**Exercise**
Check each line of the entries below for the word "school", and copy the lines that have it.

═══ Extracted records ═══

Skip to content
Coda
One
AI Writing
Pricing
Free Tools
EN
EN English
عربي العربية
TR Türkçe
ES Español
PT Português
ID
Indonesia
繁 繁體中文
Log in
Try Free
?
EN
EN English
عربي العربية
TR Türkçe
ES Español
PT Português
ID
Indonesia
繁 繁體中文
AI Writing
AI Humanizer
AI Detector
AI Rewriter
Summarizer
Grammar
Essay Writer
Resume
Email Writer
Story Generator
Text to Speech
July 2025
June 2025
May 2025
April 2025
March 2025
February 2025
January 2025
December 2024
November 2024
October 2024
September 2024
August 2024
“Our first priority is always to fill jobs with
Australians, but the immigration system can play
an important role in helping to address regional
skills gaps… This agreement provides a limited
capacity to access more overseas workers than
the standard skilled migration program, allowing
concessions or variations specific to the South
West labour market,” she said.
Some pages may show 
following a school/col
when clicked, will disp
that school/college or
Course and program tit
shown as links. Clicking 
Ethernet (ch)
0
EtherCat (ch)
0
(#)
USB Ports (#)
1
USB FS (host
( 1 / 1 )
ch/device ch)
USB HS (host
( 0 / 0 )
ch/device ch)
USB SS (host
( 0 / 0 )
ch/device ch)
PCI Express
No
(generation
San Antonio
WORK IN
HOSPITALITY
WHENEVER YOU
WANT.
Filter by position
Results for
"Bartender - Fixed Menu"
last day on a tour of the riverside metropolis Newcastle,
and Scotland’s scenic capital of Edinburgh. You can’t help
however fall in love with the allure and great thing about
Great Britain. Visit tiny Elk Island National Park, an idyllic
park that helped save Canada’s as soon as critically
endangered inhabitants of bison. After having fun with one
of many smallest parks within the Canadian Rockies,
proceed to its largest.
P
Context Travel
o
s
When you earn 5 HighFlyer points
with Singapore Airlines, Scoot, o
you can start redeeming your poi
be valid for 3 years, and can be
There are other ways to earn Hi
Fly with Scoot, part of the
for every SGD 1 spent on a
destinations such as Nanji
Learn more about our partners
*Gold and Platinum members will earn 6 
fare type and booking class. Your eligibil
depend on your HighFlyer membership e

═══

**Written answer**
following a school/col
that school/college or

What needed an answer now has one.